TASK ITEM: Your answer must be an exact copy of the records, minus any pictures.
(Beginning of ENTRIES SUPPLIED)
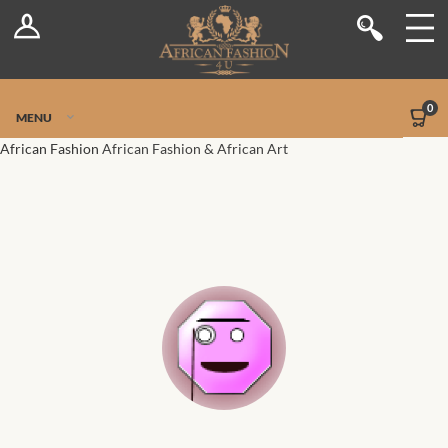
Log In
Shop
Register
Stores
Jetpack Safe Mode
0
MENU
Sellers
African Fashion
African Fashion & African Art
Dashboard
Blog
Site-Wide Activity
Members
Groups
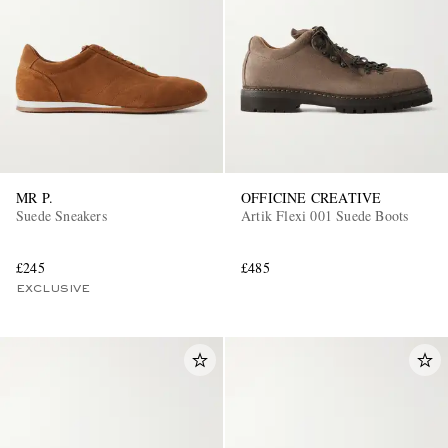
MR P.
OFFICINE CREATIVE
Suede Sneakers
Artik Flexi 001 Suede Boots
£245
£485
EXCLUSIVE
(End of ENTRIES SUPPLIED)
WRITTEN ANSWER:
Log In
Shop
Register
Stores
Jetpack Safe Mode
0
MENU
Sellers
African Fashion
African Fashion & African Art
Dashboard
Blog
Site-Wide Activity
Members
Groups
MR P.
OFFICINE CREATIVE
Suede Sneakers
Artik Flexi 001 Suede Boots
£245
£485
EXCLUSIVE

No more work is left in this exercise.